** DATA FOR REVIEW **
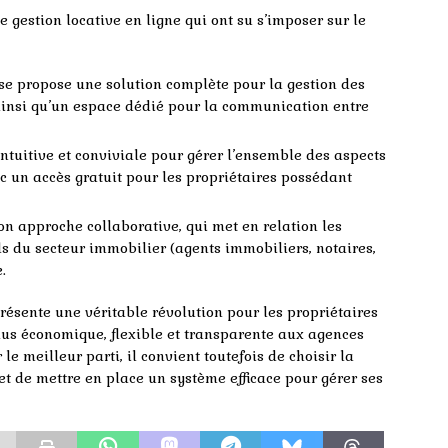
gestion locative en ligne qui ont su s’imposer sur le
ise propose une solution complète pour la gestion des
 ainsi qu’un espace dédié pour la communication entre
 intuitive et conviviale pour gérer l’ensemble des aspects
ec un accès gratuit pour les propriétaires possédant
n approche collaborative, qui met en relation les
s du secteur immobilier (agents immobiliers, notaires,
.
résente une véritable révolution pour les propriétaires
 plus économique, flexible et transparente aux agences
le meilleur parti, il convient toutefois de choisir la
 et de mettre en place un système efficace pour gérer ses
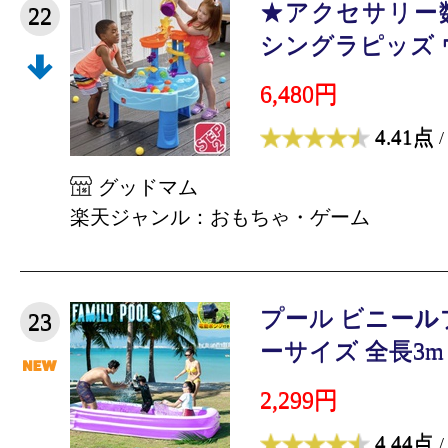
★アクセサリー
22
シングラピッズ ウ
6,480円
4.41点
/
グッドマム
楽天ジャンル：おもちゃ・ゲーム
プール ビニール
23
ーサイズ 全長3m 
2,299円
4.44点
/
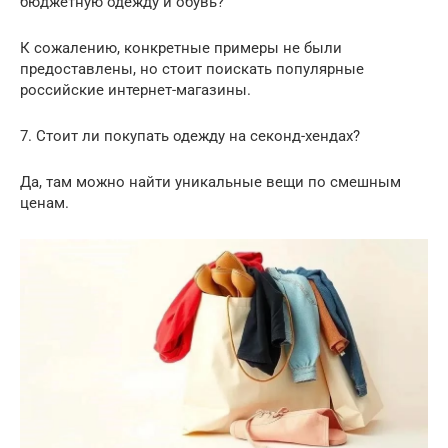
бюджетную одежду и обувь?
К сожалению, конкретные примеры не были
предоставлены, но стоит поискать популярные
российские интернет-магазины.
7. Стоит ли покупать одежду на секонд-хендах?
Да, там можно найти уникальные вещи по смешным
ценам.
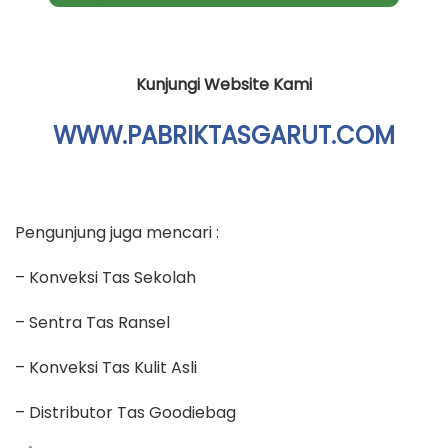
Kunjungi Website Kami
WWW.PABRIKTASGARUT.COM
Pengunjung juga mencari :
– Konveksi Tas Sekolah
– Sentra Tas Ransel
– Konveksi Tas Kulit Asli
– Distributor Tas Goodiebag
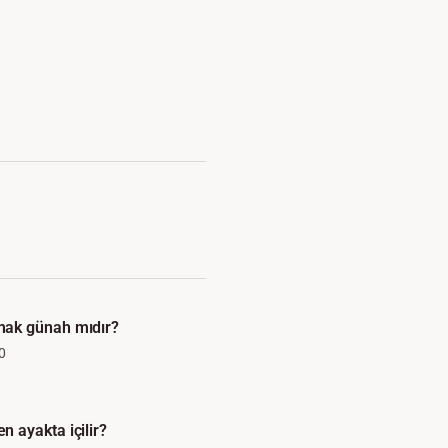
ak günah mıdır?
0
 ayakta içilir?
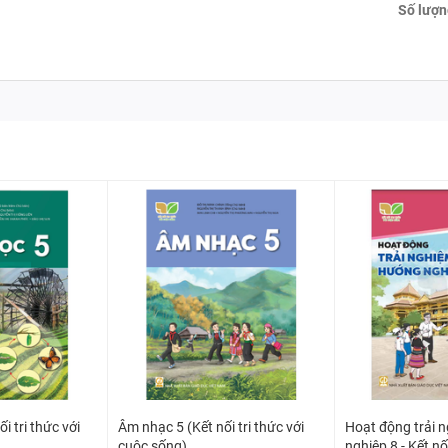
Số lượn
i tri thức với
Âm nhạc 5 (Kết nối tri thức với
Hoạt động trải 
cuộc sống)
nghiệp 8 - Kết nối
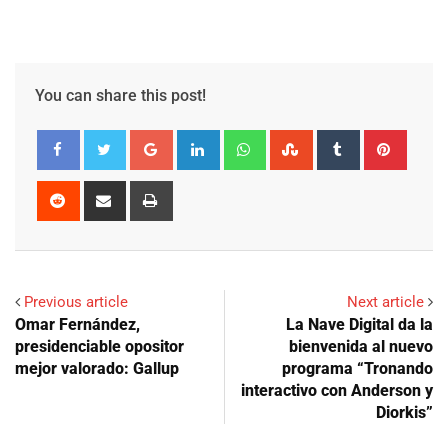
You can share this post!
Google+
LinkedIn
Whatsapp
StumbleUpon
Tumblr
Pinter
Reddit
Share
Print
via
Email
Previous article
Next article
Omar Fernández,
La Nave Digital da la
presidenciable opositor
bienvenida al nuevo
mejor valorado: Gallup
programa “Tronando
interactivo con Anderson y
Diorkis”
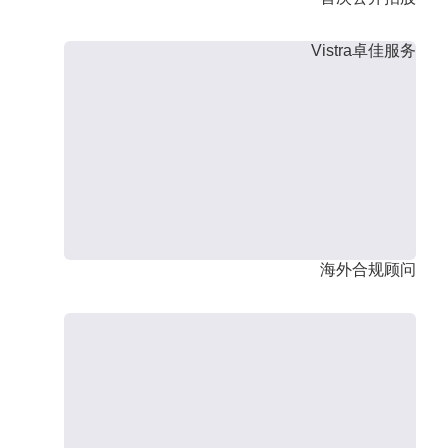
Vistra卓佳服务
海外合规顾问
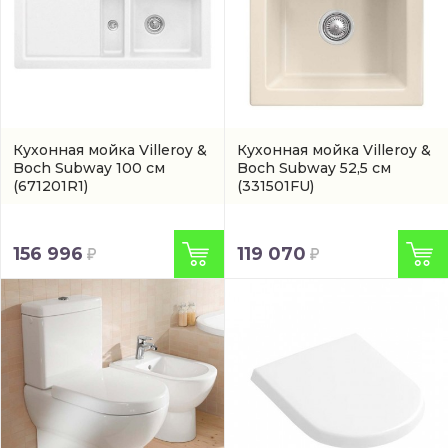
Кухонная мойка Villeroy &
Кухонная мойка Villeroy &
Boch Subway 100 см
Boch Subway 52,5 см
(671201R1)
(331501FU)
156 996
119 070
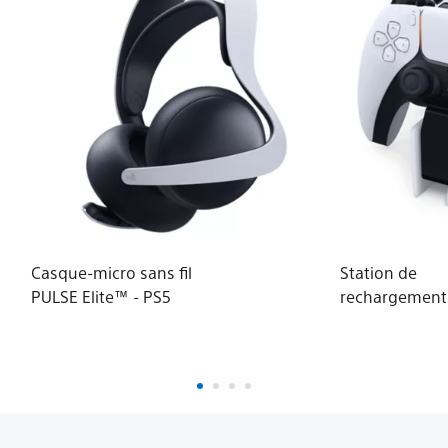
Casque-micro sans fil
Station de
PULSE Elite™ - PS5
rechargement
DualSense®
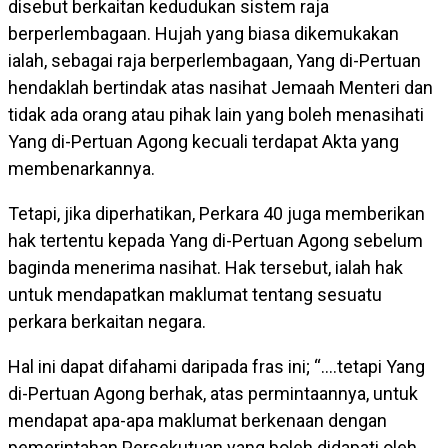
disebut berkaitan kedudukan sistem raja
berperlembagaan. Hujah yang biasa dikemukakan
ialah, sebagai raja berperlembagaan, Yang di-Pertuan
hendaklah bertindak atas nasihat Jemaah Menteri dan
tidak ada orang atau pihak lain yang boleh menasihati
Yang di-Pertuan Agong kecuali terdapat Akta yang
membenarkannya.
Tetapi, jika diperhatikan, Perkara 40 juga memberikan
hak tertentu kepada Yang di-Pertuan Agong sebelum
baginda menerima nasihat. Hak tersebut, ialah hak
untuk mendapatkan maklumat tentang sesuatu
perkara berkaitan negara.
Hal ini dapat difahami daripada fras ini; “….tetapi Yang
di-Pertuan Agong berhak, atas permintaannya, untuk
mendapat apa-apa maklumat berkenaan dengan
pemerintahan Persekutuan yang boleh didapati oleh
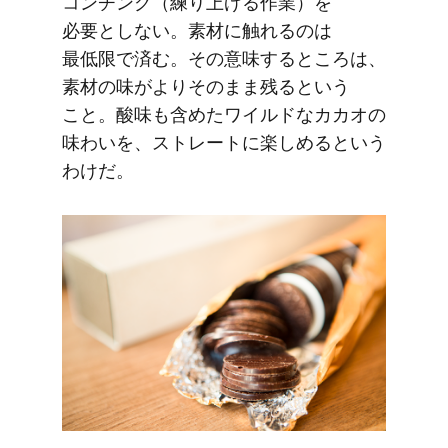
コンチング​（練り上げる​作業）を​
必要としない。​素材に​触れるのは​
最低限で​済む。​その​意味する​ところは、​
素材の​味が​より​そのまま​残ると​いう​
こと。​酸味も​含めた​ワイルドな​カカオの​
味わいを、​ストレートに​楽しめると​いう​
わけだ。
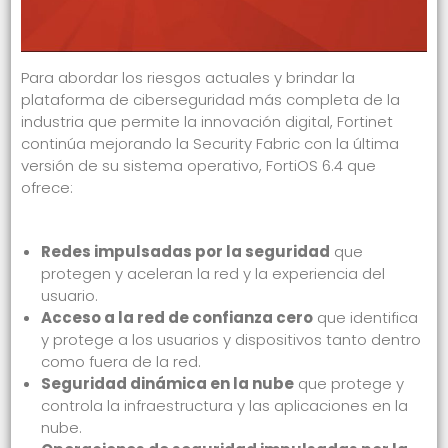
Para abordar los riesgos actuales y brindar la
plataforma de ciberseguridad más completa de la
industria que permite la innovación digital, Fortinet
continúa mejorando la Security Fabric con la última
versión de su sistema operativo, FortiOS 6.4 que
ofrece:
Redes impulsadas por la seguridad
que
protegen y aceleran la red y la experiencia del
usuario.
Acceso a la red de confianza cero
que identifica
y protege a los usuarios y dispositivos tanto dentro
como fuera de la red.
Seguridad dinámica en la nube
que protege y
controla la infraestructura y las aplicaciones en la
nube.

** WHAT TO WORK ON **
Would you please return all lines of the data that include the word "atas"?

** WRITTEN RESPONSE **
hendaklah bertindak atas nasihat Jemaah Menteri dan
di-Pertuan Agong berhak, atas permintaannya, untuk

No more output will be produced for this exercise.